I’m quite prepared to make an effort to interpret someone’s writing when they write beautifully, which, I’m afraid, is not the case in this instance. A journalist’s main job is to impart information in a clear and *accurate* (so no ‘little mimosa error’) way. The author was writing a magazine article, not an essay in a literary revue.
I have read that silk trees used to be included in genus Mimosa due to their similar leaf structure and seismonastic reaction to being touched, but they are now considered separate. But here in the eastern US “mimosa” is still the popular (if not scientifically proper) name used for the silk tree… just to keep things confusing! 🙂
http://www.duke.edu/~cwcook/trees/alju.html
… and even the “mimosa” used in perfumery is actually acacia, another once-affiliated branch of this sprawling tribe.

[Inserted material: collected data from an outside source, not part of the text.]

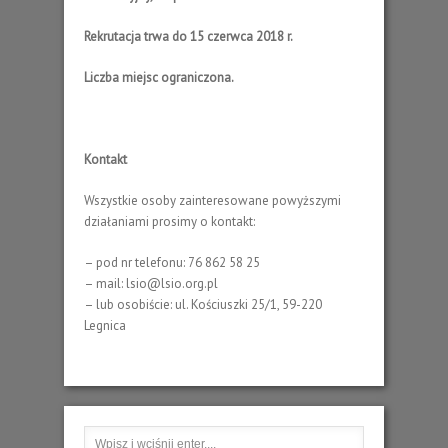
Rekrutacja trwa do 15 czerwca 2018 r.
Liczba miejsc ograniczona.
Kontakt
Wszystkie osoby zainteresowane powyższymi
działaniami prosimy o kontakt:
– pod nr telefonu: 76 862 58 25
– mail: lsio@lsio.org.pl
– lub osobiście: ul. Kościuszki 25/1, 59-220
Legnica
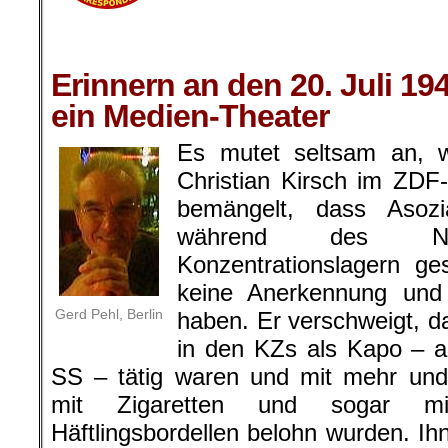
.
.
Erinnern an den 20. Juli 19
ein Medien-Theater
Es mutet seltsam an, 
Christian Kirsch im ZDF-
bemängelt, dass Asozi
während des Nati
Konzentrationslagern ge
keine Anerkennung und 
Gerd Pehl, Berlin
haben. Er verschweigt, d
in den KZs als Kapo – als
SS – tätig waren und mit mehr und
mit Zigaretten und sogar 
Häftlingsbordellen belohn wurden. Ih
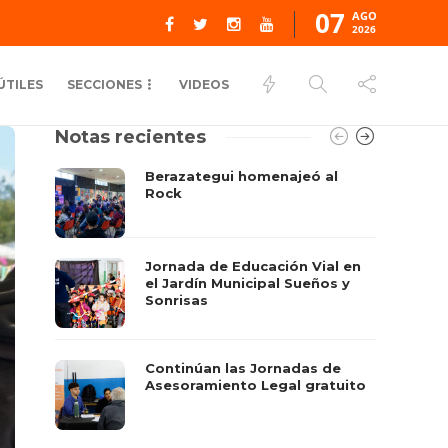
07
AGO
2026
ÚTILES
SECCIONES
VIDEOS
Notas recientes
Berazategui homenajeó al
Rock
Jornada de Educación Vial en
el Jardín Municipal Sueños y
Sonrisas
Continúan las Jornadas de
Asesoramiento Legal gratuito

“The genus Mimosa has had a tortuous history, having gone through periods of splitting and lumping, ultimately accumulating over 3,000 names, many of which have either been synonymized under other species or transferred to other genera…” (Wikipedia)
Went straight to the end:
‘There’s a famous saying: “A woman who doesn’t wear perfume has no future.”’
There’s a ‘famous saying’?! It was Coco Chanel who said it. What’s wrong with attributing a quote?